When police came to Torrid, they lined up the people and escorted them through the center of the mall through the exit to a waiting armored vehicle to go to Bob’s Furniture on the outskirts of the mall.

As the adrenaline settled on the ride home, they realized they had missed dinner and they were hungry, so they made a quick stop at Sheetz for some food before heading home.

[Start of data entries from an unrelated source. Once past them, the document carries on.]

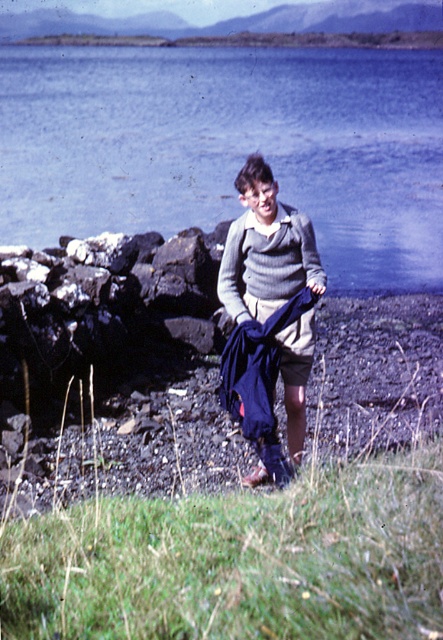 You are standing at point (253, 225) and want to walk to point (88, 221). Which direction should you walk relative to your current position?

You should walk forward because point (88, 221) is behind point (253, 225), meaning it is in the direction you are facing.

You are standing at the camera position and want to pick up the knitted sweater at center. Is the sweater within your immediate reach?

The knitted sweater at center is 5.96 meters from camera, so it is too far to reach immediately. You would need to move closer. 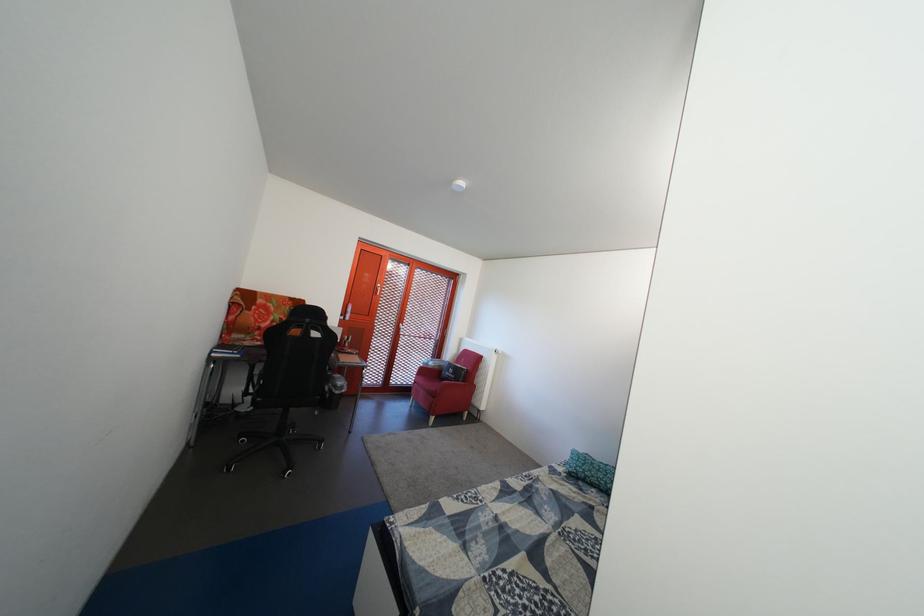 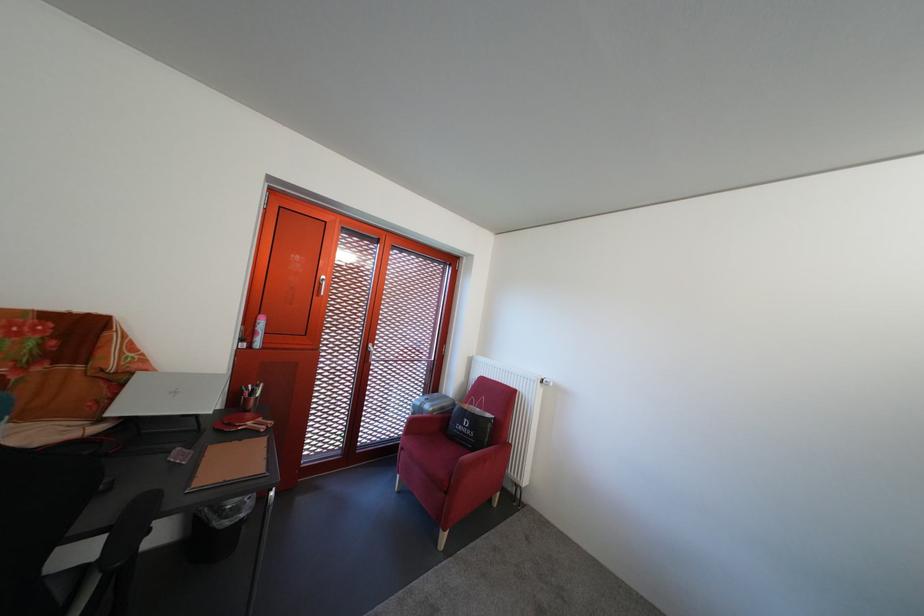 Find the pixel in the second image that matches pixel 451 373 in the first image.

(454, 415) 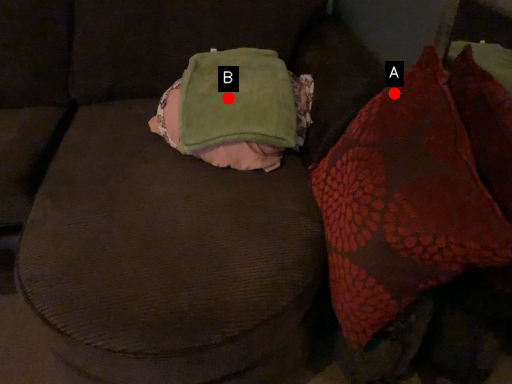 Question: Two points are circled on the image, labeled by A and B beside each circle. Which point is farther from the camera taking this photo?

Choices:
 (A) A is further
 (B) B is further

Answer: (B)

Smale-Lorenzo worries about her daughter going through the ordeal. Last year they lost their home to a fire. But Isabella was able to sleep Saturday night and enjoyed the birthday party Sunday.

Few details

Domingo Lorenzo said police weren’t giving many details for those waiting outside. Someone at the scene told him the police first went through the mall with search dogs.

In the news conference Saturday night, police said they are searching for the person who fired shots late Saturday afternoon at the Lehigh Valley Mall in Whitehall.

Whitehall Chief Michael Marks said Saturday night the police have few details and no description of the shooter. There were no victims, Marks said.

Shell casings were found at the scene and people were asked to shelter in place in stores until they could be safely evacuated from the mall. Police were accounting for all the employees and said the main goal is to “reunite everyone with their families.”

“Our primary focus was making sure everyone is safe and sound,” Marks said.

He stressed that police have “very few details at this point” and are asking for the public’s help in identifying the suspect.

Police are studying surveillance video and also ask if anyone has cellphone video to call the department at 610-437-3042.